Shame on the Liberals. There is going to be a $1.6 billion buyout. This buyout is equivalent to what the subsidy has been paying over each three-year period, or would have been paying over the next three years. After that, nothing. But the dairy farmers will still be in there for 70 per cent of their subsidy. If this is inequitable to Quebec then please help me here. What would they regard as equity?
There is another little cute trick in the budget, which I have not heard the Bloc mention. That is the Feed Freight Assistance Act for feed grains to the eastern part of Quebec as well as the Maritimes. We are talking about Quebec here. That is going to be phased out over a 10-year period.
It now appears, from the rumours I have been hearing, that this is not even going to begin for another year. There is going to be a one-year moratorium on phasing out the FFAA. All this means is that we will continue in the west shipping our feed grains to Quebec to be turned into beef and milk products, whereas if we did not have this subsidy to work against us, we could do it at home more economically and export the finished product. However, that is not the way Canada works. We are still locked into the old colonial system where the two central Canadian provinces get the milk, the grass is eaten in western Canada, and we all know what happens in the Maritimes.
This motion speaks about diversification and the fact that because we are going to get this buyout on the Crow rate it is going to be a great encouragement for us to diversify. In my riding farmers have been diversifying for the last few years, not because of the availability or lack of availability of subsidies, but in response to market forces. They are growing crops they never grew before.
When I drove around my riding last summer I saw canola, lentils and even sunflowers-big acreages of them. These are not native to my part of Saskatchewan, but we are swinging over
to them in order to profit from the market that is out there and to get away from our low-priced product, which is wheat.
In conclusion, I want to digress a bit from agriculture and talk again about the question of who gets what out of Confederation. I am sure that hon. members of the Bloc are aware of a recent study that indicated that over the last ten years Quebec has had a net benefit of payments in, over-taxation out of $168 billion.
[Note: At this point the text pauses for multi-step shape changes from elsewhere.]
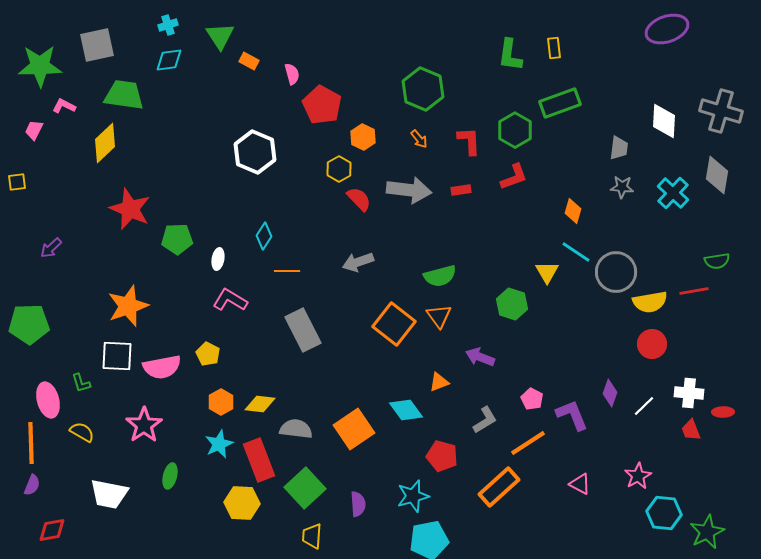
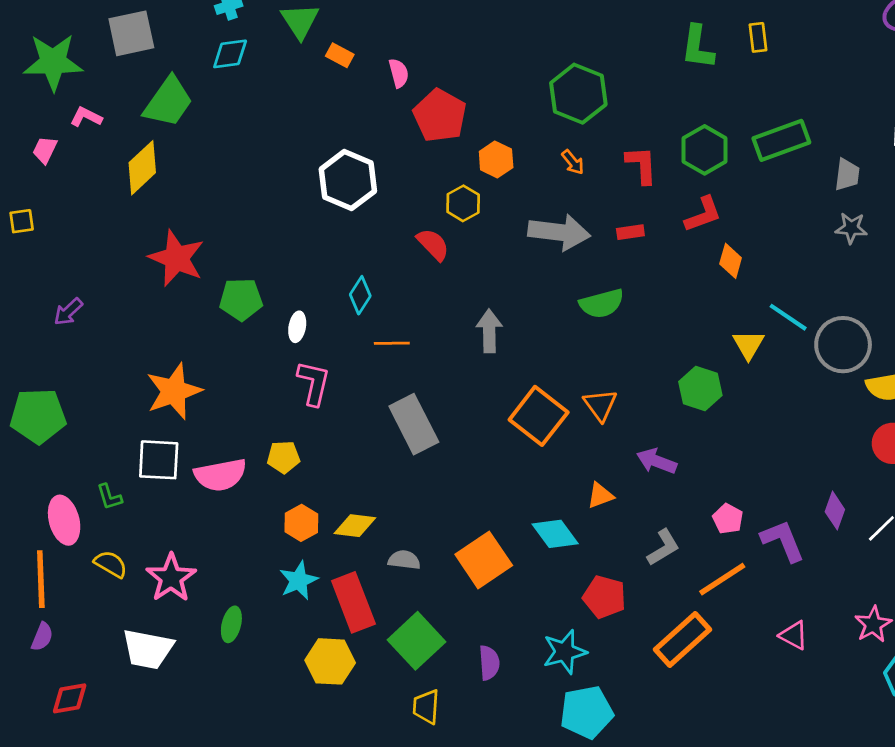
green trapezoid: (124, 95) -> (168, 102), turned 117
green rectangle: (560, 103) -> (781, 140), moved
red semicircle: (359, 199) -> (433, 244), moved
orange diamond: (573, 211) -> (731, 261), moved
gray arrow: (358, 262) -> (489, 331), turned 108
green semicircle: (440, 276) -> (602, 303), moved
pink L-shape: (230, 300) -> (314, 383), turned 72
yellow pentagon: (208, 354) -> (283, 457), turned -30
pink star: (144, 425) -> (171, 578), moved
gray semicircle: (296, 429) -> (404, 560), size x0.7

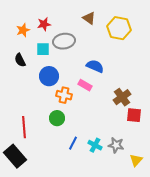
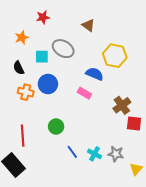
red star: (44, 24) -> (43, 17), moved
yellow hexagon: (119, 28) -> (115, 56), moved
gray ellipse: (64, 41) -> (63, 49), turned 40
orange cross: (64, 95) -> (26, 92), moved
blue line: (73, 143) -> (72, 152), turned -64

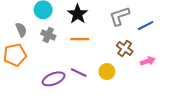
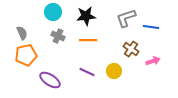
black star: (78, 14) -> (86, 16), turned 30
blue line: (146, 26) -> (151, 27), turned 35
gray semicircle: (21, 30) -> (22, 33), moved
purple ellipse: (54, 79) -> (50, 80), moved, turned 55

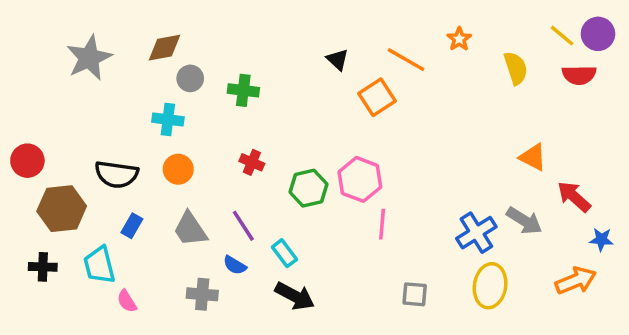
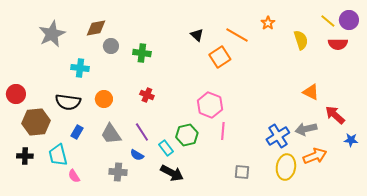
cyan cross: (168, 120) -> (80, 68), moved
green hexagon: (308, 188) -> (187, 135), moved
gray arrow: (524, 221) -> (306, 129), turned 135
orange arrow: (576, 281) -> (315, 156), moved

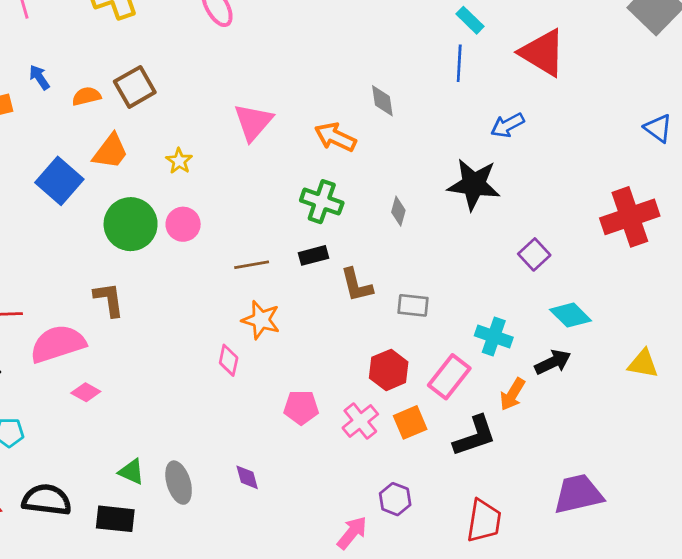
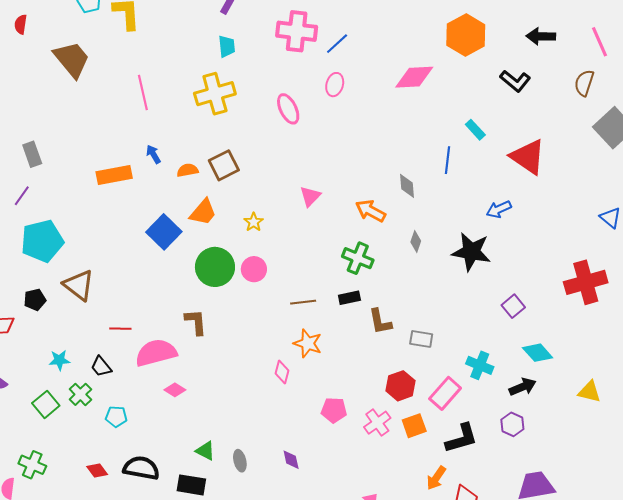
blue line: (459, 63) -> (448, 160), moved
pink triangle: (253, 122) -> (310, 196), size x0.7
gray diamond: (398, 211) -> (416, 241), moved
orange arrow: (512, 394) -> (436, 478), moved
gray ellipse: (179, 483) -> (240, 461), size x0.7
purple hexagon: (395, 499) -> (512, 424), moved

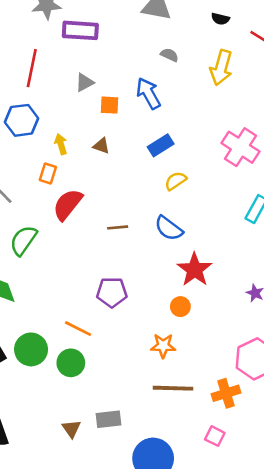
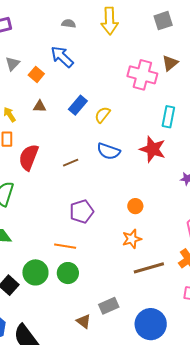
orange square: (110, 105) -> (36, 74), turned -35
blue rectangle: (161, 145) -> (78, 105), moved
red star: (195, 270) -> (153, 149), moved

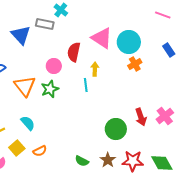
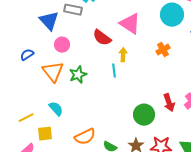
cyan circle: (129, 42) -> (172, 15), moved
red semicircle: (74, 52) -> (102, 38), turned -66
pink circle: (54, 66) -> (62, 45), moved
yellow square: (17, 148) -> (45, 134), turned 35
orange semicircle: (40, 151) -> (85, 137), moved, size x1.5

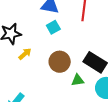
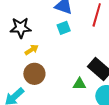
brown circle: (60, 62) -> (34, 74), moved

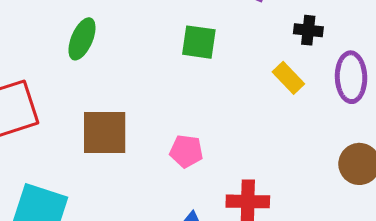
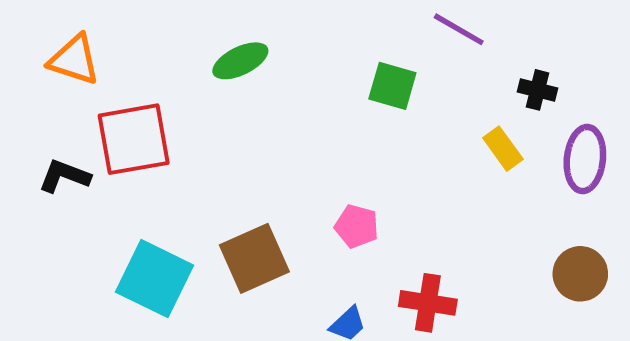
green ellipse: (82, 39) -> (240, 61), turned 33
brown square: (105, 133) -> (254, 258), moved, turned -32

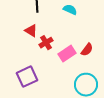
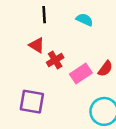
purple square: (27, 77) -> (32, 102), turned 35

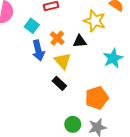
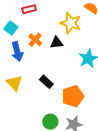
yellow triangle: (63, 61) -> (14, 83), moved
black rectangle: (59, 83) -> (46, 82), moved

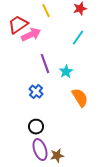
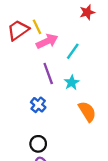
yellow line: (46, 11) -> (37, 27), moved
pink arrow: (31, 35) -> (47, 41), moved
cyan line: (78, 38) -> (73, 51), moved

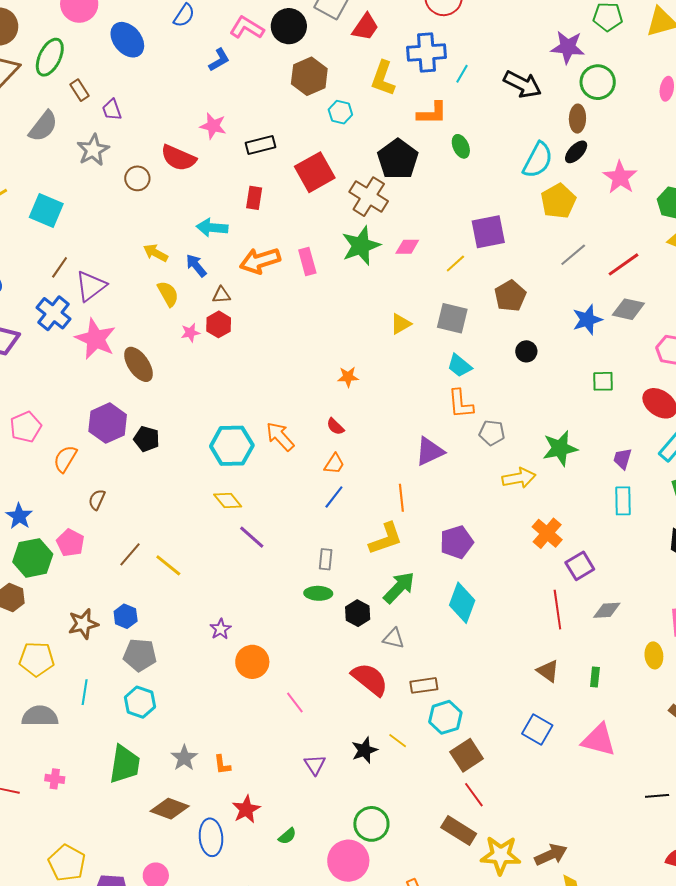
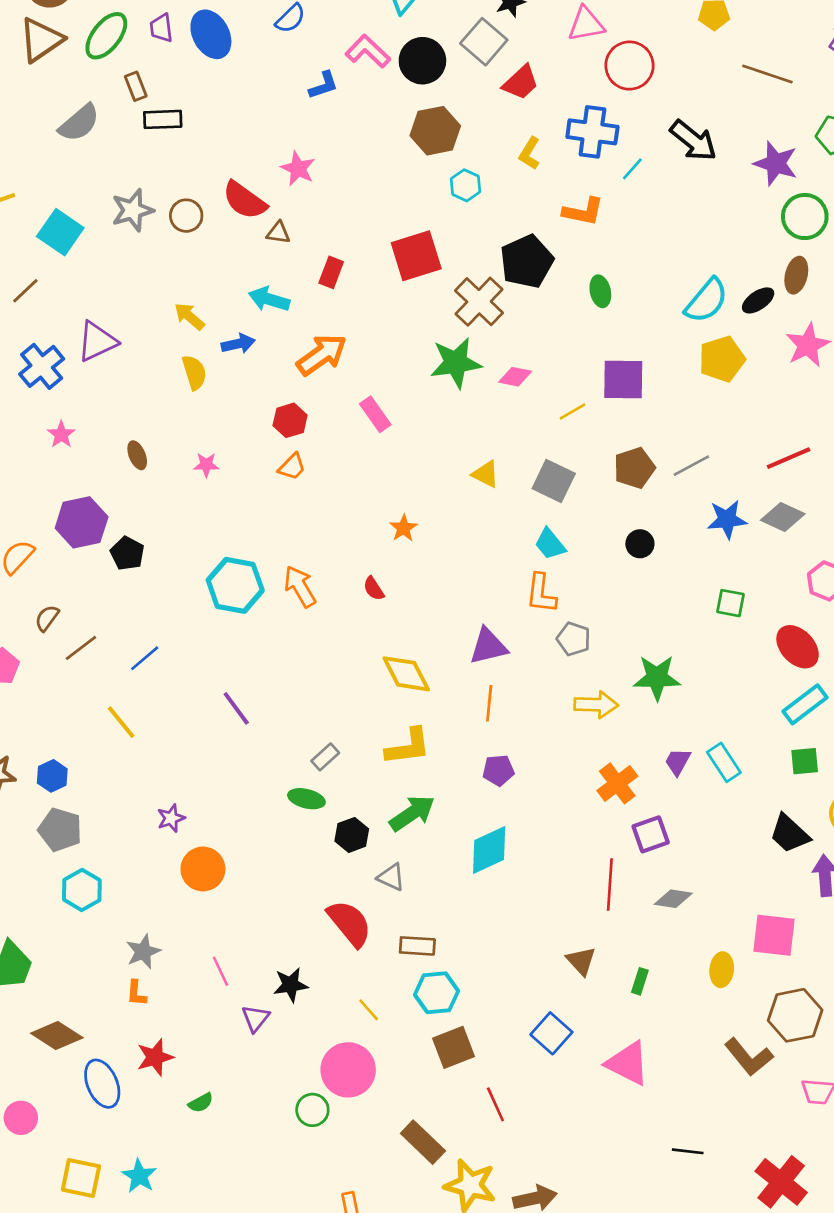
yellow L-shape: (383, 78) -> (530, 153), size x0.7
black arrow: (522, 84) -> (693, 141), moved
purple trapezoid: (112, 110) -> (161, 28), moved
brown ellipse: (577, 119) -> (796, 275), moved
black rectangle: (260, 145) -> (163, 119), moved
green ellipse: (461, 146) -> (600, 291), moved
gray star: (93, 150) -> (133, 210), moved
gray line: (573, 255) -> (691, 466), moved
orange arrow: (260, 261) -> (322, 355), turned 150
pink rectangle: (307, 262) -> (375, 414), moved, turned -32
blue arrow: (196, 266) -> (238, 344), turned 105
brown line: (60, 267) -> (25, 291), moved
brown triangle: (221, 295) -> (278, 233), moved
red hexagon: (219, 324) -> (290, 420), moved
yellow triangle: (401, 324) -> (486, 474), turned 45
pink star: (190, 333) -> (206, 465), moved
pink star: (95, 339) -> (61, 434), moved, size x0.5
brown ellipse: (138, 364) -> (137, 455), size x0.6
orange star: (348, 377) -> (404, 528), turned 30
purple trapezoid: (622, 459) -> (678, 762), moved
orange trapezoid: (334, 464) -> (292, 467), moved
blue line: (334, 497) -> (145, 658), moved
orange line: (401, 498) -> (489, 703), moved
yellow diamond: (228, 501) -> (406, 674), moved, size x1.4
cyan rectangle: (623, 501) -> (724, 762), turned -44
purple pentagon: (457, 542) -> (498, 770), size x0.7
brown line: (130, 554) -> (81, 648), moved
gray rectangle: (326, 559) -> (325, 757), turned 30
cyan diamond: (462, 603) -> (489, 850), turned 33
cyan hexagon: (140, 702) -> (82, 890), moved
pink line: (295, 702) -> (221, 971), moved
black star: (364, 750) -> (291, 985), moved
gray star: (184, 758) -> (143, 952), moved
red line: (474, 795) -> (495, 1104), moved
green circle: (371, 824) -> (312, 1110), size x0.7
blue ellipse: (211, 837) -> (102, 1084), turned -30
pink circle: (348, 861) -> (348, 1070), moved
During that same period the province of Ontario has come up short by $45 billion. Do not let us ever forget that my neighbouring province of Alberta, during the days of the national energy policy, had to forgo $90 billion in revenue in order to support the economies of the two central Canadian provinces. I find it more than passing strange that those of us who want to hold our country together, who care about this country, are the ones who have been paying the bills, and the people who want to tear it asunder are the ones who have been benefiting the most economically from Confederation. They are saying, in effect: "We want to be free; we want to go it alone, but please, keep giving us money".